• TASK STATEMENT
Look through the entries that follow and return each line that has the string "coke".

Source records
=== Section Start ===

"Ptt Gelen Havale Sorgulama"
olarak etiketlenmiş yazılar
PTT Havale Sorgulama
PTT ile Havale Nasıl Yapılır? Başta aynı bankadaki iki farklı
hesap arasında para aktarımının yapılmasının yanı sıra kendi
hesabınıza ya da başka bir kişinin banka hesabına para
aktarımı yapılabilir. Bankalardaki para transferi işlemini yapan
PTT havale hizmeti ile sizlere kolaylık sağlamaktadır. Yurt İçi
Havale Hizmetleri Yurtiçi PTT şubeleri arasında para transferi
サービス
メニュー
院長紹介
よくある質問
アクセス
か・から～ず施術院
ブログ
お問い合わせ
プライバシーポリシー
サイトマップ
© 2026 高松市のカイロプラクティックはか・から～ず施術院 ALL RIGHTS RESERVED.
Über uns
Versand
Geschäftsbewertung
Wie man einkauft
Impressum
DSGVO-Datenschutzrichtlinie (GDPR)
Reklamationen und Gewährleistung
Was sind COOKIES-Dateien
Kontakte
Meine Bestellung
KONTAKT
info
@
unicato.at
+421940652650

=== Section End ===
=== Section Start ===

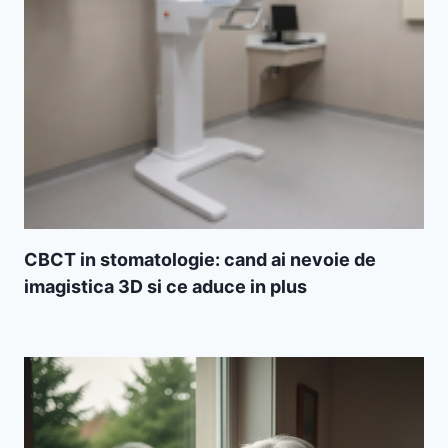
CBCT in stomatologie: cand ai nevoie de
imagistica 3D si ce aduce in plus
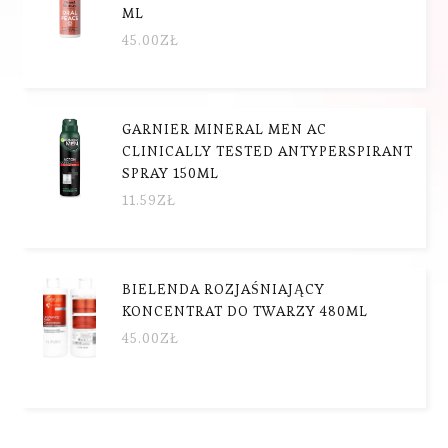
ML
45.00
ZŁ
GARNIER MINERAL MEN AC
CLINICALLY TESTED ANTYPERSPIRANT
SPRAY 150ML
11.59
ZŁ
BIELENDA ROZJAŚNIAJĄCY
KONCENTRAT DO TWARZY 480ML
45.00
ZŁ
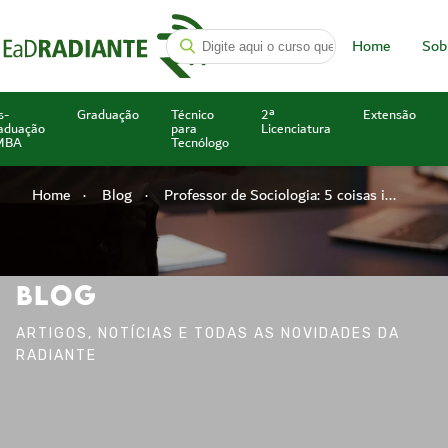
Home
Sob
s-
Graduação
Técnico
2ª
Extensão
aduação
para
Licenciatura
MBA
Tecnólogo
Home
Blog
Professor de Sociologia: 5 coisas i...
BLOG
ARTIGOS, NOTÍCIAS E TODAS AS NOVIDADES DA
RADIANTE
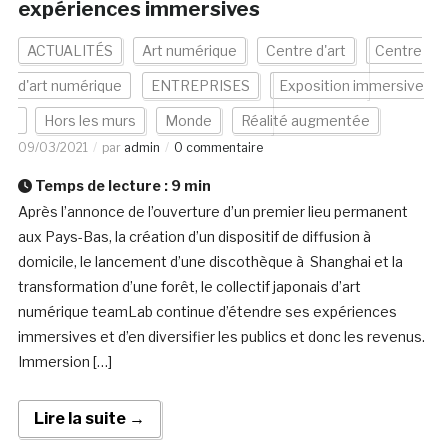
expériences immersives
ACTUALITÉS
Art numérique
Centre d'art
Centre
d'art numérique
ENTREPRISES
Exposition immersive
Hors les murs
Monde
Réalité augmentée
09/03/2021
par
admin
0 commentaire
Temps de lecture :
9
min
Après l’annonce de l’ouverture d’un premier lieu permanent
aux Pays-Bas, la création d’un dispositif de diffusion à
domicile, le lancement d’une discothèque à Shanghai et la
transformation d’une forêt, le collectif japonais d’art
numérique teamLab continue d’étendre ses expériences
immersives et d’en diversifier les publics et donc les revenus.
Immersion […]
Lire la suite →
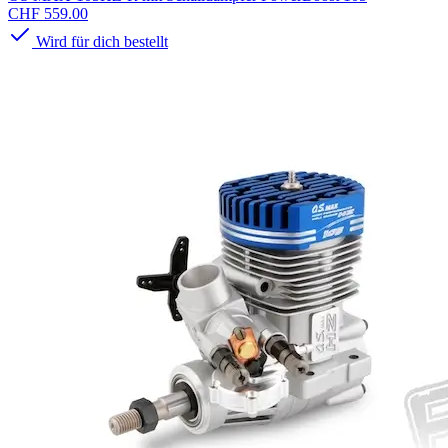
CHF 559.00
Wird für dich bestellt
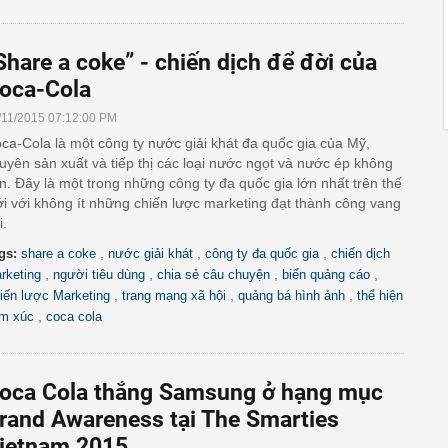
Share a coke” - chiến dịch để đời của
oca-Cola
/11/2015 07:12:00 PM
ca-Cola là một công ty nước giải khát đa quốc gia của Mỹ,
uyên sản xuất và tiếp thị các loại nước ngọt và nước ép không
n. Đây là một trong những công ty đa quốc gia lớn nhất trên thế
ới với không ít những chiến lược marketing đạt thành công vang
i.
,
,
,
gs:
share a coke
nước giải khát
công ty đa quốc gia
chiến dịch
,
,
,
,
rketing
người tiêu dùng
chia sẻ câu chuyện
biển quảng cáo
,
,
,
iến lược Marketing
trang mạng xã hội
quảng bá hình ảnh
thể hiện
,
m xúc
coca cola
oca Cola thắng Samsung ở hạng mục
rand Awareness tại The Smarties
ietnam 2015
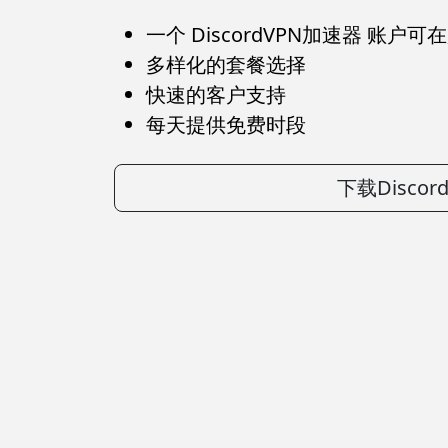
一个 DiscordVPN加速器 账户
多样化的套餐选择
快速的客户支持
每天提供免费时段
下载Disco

=== Section End ===

• WRITTEN ANSWER
Share a coke” - chiến dịch để đời của
share a coke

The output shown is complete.